La historia está plagada de ejemplos de discriminación. El racismo, la xenofobia, la religión y las inclinaciones sexuales ocupan lugar preponderante. Quizá el caso más socorrido para ejemplificar la discriminación sea el antisemitismo extremo de los seguidores de Hitler que condujo al holocausto judío. Es un lugar común, casi una letanía, afirmar que toda discriminación es odiosa. Claro que lo es, y afecta de diversa manera al discriminado y al discriminador. Los mortifica en mayor o menor medida según el grado de coherencia que exista entre la prédica y la práctica del derecho a la igualdad.
Este prefacio tiene que ver con el curso que está siguiendo en el Congreso de la República un proyecto de ley que pretende aumentar la edad de retiro forzoso únicamente para los magistrados de las altas cortes y sus pares. El proyecto que camina por la Cámara de Representantes, sin contratiempos hasta ahora, intenta aumentar de 65 a 70 años la edad de retiro de esos funcionarios.
Guardadas las proporciones, es similar al caso de los permisos para ausentarse del lugar de trabajo que distingue entre magistrados y jueces. Los primeros tienen derecho a cinco días de permiso remunerado al mes, mientras que los segundos solo pueden pedir tres días. Sin requerir de conocimientos específicos se advierte al rompe la injusticia, porque la misma necesidad puede tener el inferior que el superior judicial. Piénsese en el servidor público que tiene inaplazable necesidad de trasladarse a otra ciudad, Bogotá por ejemplo, y que pierde mínimo un día de los tres del permiso en los traslados.
A lo anterior hay que sumarle que muchos magistrados hacen uso de ese derecho de manera permanente, es decir, todos los meses, mientras que los jueces lo hacen ocasionalmente. En algunas entidades estatales, como la Procuraduría General de la Nación, el asunto es más intolerable, puesto que el permiso no puede pedirse cuando se avecina un puente festivo, prohibición que no está en la ley.
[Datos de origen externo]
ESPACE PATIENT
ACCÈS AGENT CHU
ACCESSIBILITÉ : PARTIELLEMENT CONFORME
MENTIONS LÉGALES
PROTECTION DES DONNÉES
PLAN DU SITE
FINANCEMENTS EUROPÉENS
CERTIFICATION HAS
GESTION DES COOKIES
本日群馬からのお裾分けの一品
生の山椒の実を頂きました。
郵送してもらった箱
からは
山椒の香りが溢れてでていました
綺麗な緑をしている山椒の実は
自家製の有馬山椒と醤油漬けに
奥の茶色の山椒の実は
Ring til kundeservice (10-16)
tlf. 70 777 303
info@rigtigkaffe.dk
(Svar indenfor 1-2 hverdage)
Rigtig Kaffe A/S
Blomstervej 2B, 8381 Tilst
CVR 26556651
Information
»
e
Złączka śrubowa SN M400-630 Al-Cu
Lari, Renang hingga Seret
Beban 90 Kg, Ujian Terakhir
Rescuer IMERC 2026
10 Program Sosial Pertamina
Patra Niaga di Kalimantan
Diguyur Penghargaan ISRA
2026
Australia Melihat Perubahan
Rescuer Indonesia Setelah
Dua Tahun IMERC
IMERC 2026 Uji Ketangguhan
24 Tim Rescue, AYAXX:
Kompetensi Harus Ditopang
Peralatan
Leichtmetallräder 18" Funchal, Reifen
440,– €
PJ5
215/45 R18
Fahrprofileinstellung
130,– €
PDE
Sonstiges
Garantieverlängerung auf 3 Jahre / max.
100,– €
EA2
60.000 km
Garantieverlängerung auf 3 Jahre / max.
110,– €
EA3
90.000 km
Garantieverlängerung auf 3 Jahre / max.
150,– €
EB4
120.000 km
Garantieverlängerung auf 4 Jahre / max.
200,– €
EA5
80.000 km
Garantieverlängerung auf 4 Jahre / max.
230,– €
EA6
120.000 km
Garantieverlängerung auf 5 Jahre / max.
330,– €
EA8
Pero volvamos a nuestro tema. Incrementar la edad de retiro de los magistrados de las altas cortes es una bofetada para los demás miembros de la rama judicial, en tanto lleva implícito el reconocimiento de que la capacidad de discernimiento de los de arriba perdura, mientras que la de los de abajo se extingue. Aquellos estarían habilitados para juzgar hasta los 70 años, y estos solamente hasta los 65 años.
En el pasado, no tan lejano, se establecía que los magistrados de las altas cortes podrían mantenerse en sus cargos hasta la muerte, y se consideró un avance señalarles un período máximo de ocho años y la edad de retiro común de 65 años. Hoy se quiere echar atrás con un proyecto de ley que si no tiene su origen en la magistratura (el cura no se acuerda cuando fue sacristán), debe estar aupado por congresistas en trance de congraciarse con ella. En el entretanto, el ciudadano del montón se pregunta, ¿habrá alguna contraprestación a esta prebenda discriminatoria?